María del Carmen Caña Jiménez is Associate Professor of Spanish at Virginia Tech. She is the coeditor of Horacio Castellanos Moya: El diablo en el espejo (with Vinodh Venkatesh). Vinodh Venkatesh is Professor of Spanish at Virginia Tech. He is the author of Capitán Latinoamérica: Superheroes in Cinema, Television, and Web Series, also published by SUNY Press. and New Maricón Cinema: Outing Latin American Film.

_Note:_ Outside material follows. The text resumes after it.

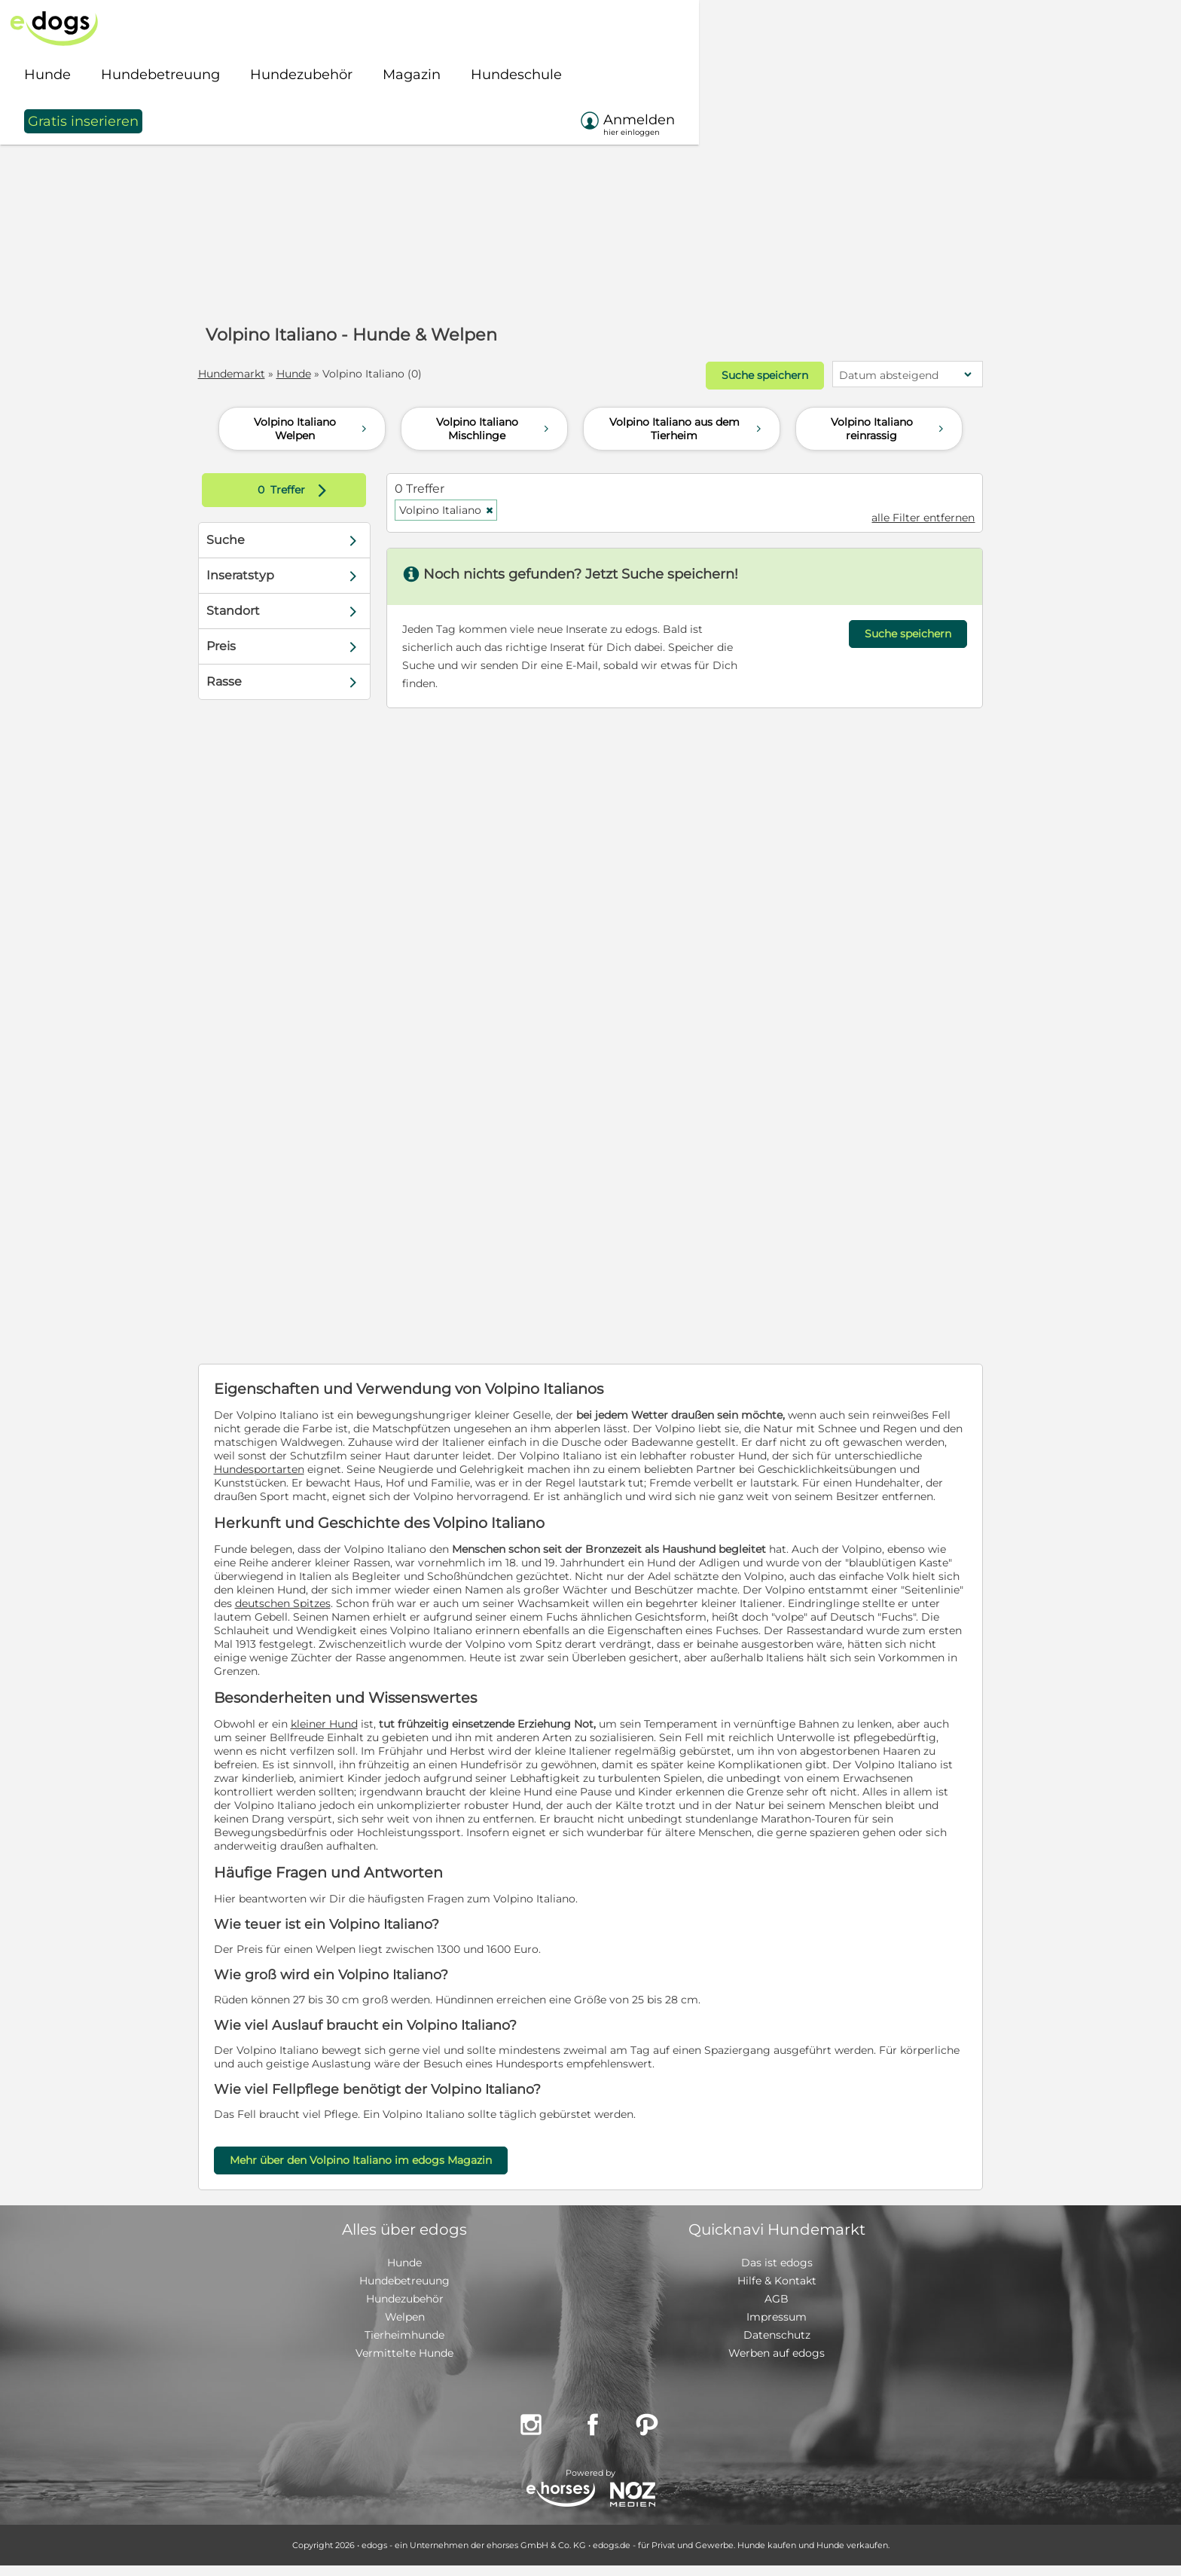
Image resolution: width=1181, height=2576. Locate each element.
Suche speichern (742, 374)
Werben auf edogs (776, 2363)
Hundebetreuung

Crisis TV addresses the motif of crisis that has come to dominate contemporary Hispanic televisual production since 2008 and the onset of the global financial crisis. In almost unprecedented fashion, the global economy came to a standstill, reshaping both geopolitical organizations and, more importantly, the lives of billions across the globe. The Great Recession, sociopolitical instabilities, the rise of extremist political parties and governments, and a worldwide pandemic have resulted in a mode of crisis that pervades contemporary television fiction. 2008 also marks a revolution in television, as local and global streaming services began to gain market share and even overtake traditional over-the-air transmission. The essays in Crisis TV identify and analyze the narrative tropes and aesthetic qualities of Hispanic television post-2008 to understand how different regions and genres have negotiated these intersecting crises and changing dynamics in production, dissemination, and consumption.